Using refined simulators, we solve the following with the objective being the sum of 10-year operational cost and 10-year cost of lost sales. Suppose each lost sale on average is worth $15
\[\begin{align} \min_{I^{reno}, N^{cashier},N^{cook}}\quad &I^{reno}\cdot c^{reno}+(N^{cashier}\cdot c^{cashier}+N^{cook}\cdot c^{cook})\cdot 10 +\\ &A(I^{reno})\cdot 240\text{min/day} \cdot 312\text{days/year} \cdot 10\text{years} \cdot \$15/1000 \end{align}\]
where \(A(I^{reno})\) is lost sales per minute, one of the output from simulators “DES_AB_before” (if \(I^{reno}=0\)) or “DES_AB_after” (if \(I^{reno}=1\)).
We compute the total cost of all candidate designs.
################################################################################
########### Business decision making 2 ##########################
################################################################################
Designs=data.frame(I=rep(0,3),Ncashier=rep(2,3),Ncook=3:5,
flow_time=rep(0,3),system_carline=rep(0,3),
served_arrivals=rep(0,3),balked_arrivals=rep(0,3))
Designs=rbind(Designs,Designs)
Designs[4:6,'I']=1
for(ii in 1:nrow(Designs)){
if(Designs[ii,'I']==0){ # before renovation
out=DES_AB_before(num_cashier = Designs[ii,'Ncashier'],num_cook = Designs[ii,'Ncook'],
space_pickup = 6, MAX_line = 8)
}else{ # after renovation
out=DES_AB_after(num_cashier = Designs[ii,'Ncashier'],num_cook = Designs[ii,'Ncook'],
space_pickup = 10, MAX_line = 8)
}
Designs[ii,'flow_time']=out$flow_time
Designs[ii,'system_carline']=out$system_carline
Designs[ii,'served_arrivals']=out$served_arrivals
Designs[ii,'balked_arrivals']=out$balked_arrivals
}
## cost parameters (in thousands)
c_reno=1000 # the cost of the renovation project
c_worker=15*4*52*6/1000 # the annual cost of the each worker during rush hours
c_lost=15/1000 # the average cost of each lost sale
## compute cost function
Designs$Operational_cost = c_reno*Designs$I+c_worker*10*(Designs$Ncashier+Designs$Ncook)

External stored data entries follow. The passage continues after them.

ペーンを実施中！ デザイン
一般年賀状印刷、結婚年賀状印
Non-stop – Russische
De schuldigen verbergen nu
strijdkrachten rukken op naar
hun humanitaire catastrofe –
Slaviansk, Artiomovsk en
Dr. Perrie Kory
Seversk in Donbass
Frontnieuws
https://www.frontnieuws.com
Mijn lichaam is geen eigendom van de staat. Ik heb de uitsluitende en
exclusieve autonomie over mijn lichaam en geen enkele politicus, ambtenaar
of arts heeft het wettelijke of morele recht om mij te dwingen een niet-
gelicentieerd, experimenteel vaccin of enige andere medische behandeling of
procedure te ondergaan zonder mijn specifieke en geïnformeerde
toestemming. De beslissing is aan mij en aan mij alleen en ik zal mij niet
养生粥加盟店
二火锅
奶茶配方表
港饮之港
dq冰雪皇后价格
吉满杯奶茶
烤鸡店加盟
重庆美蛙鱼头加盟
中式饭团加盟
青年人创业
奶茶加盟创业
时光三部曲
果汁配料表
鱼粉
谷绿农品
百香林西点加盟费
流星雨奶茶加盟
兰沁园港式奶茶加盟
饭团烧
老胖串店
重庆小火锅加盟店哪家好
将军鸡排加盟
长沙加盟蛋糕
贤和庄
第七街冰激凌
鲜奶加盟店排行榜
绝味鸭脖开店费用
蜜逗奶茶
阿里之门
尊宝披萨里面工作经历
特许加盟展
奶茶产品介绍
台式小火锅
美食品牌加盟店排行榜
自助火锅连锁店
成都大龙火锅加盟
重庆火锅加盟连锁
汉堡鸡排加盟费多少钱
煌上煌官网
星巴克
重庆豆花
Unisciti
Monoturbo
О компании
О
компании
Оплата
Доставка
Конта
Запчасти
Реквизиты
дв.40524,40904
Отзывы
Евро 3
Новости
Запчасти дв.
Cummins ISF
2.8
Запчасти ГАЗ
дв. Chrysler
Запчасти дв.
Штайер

Designs$Lost_sales = Designs$balked_arrivals*4*60*52*6*10
Designs$Total_cost = Designs$Operational_cost + Designs$Lost_sales*c_lost
write.csv(Designs, "Performance metrics with abandonments.csv", row.names = FALSE)The following table summarizes all the designs and their performance metrics, where we generate the number of sales and lost sales per minute, and costs over 10 years.
## I Ncashier Ncook served_arrivals balked_arrivals Operational_cost Lost_sales Total_cost
## 1 0 2 3 0.711217 0.086102 936.0 64473.178 1903.098
## 2 0 2 4 0.763184 0.035915 1123.2 26893.152 1526.597
## 3 0 2 5 0.775952 0.021346 1310.4 15983.885 1550.158
## 4 1 2 3 0.741019 0.056531 1936.0 42330.413 2570.956
## 5 1 2 4 0.786695 0.011232 2123.2 8410.522 2249.358
## 6 1 2 5 0.793101 0.003675 2310.4 2751.840 2351.678Interestingly, the best design, \(I^{reno}=0,N^{cashier}=2,N^{cook}=4\), is identical to the one given by the previous problem in 5.1, though the objective functions are formulated differently. We can think of the design problem with hard performance constraints (5.1) as a simplified approximation of a problem minimizing total cost (5.2). Because it is generally challenging to calculate abandonment and estimate its economic value, optimizing service operations with target performances can be relatively easier to implement and, hence, practically appealing.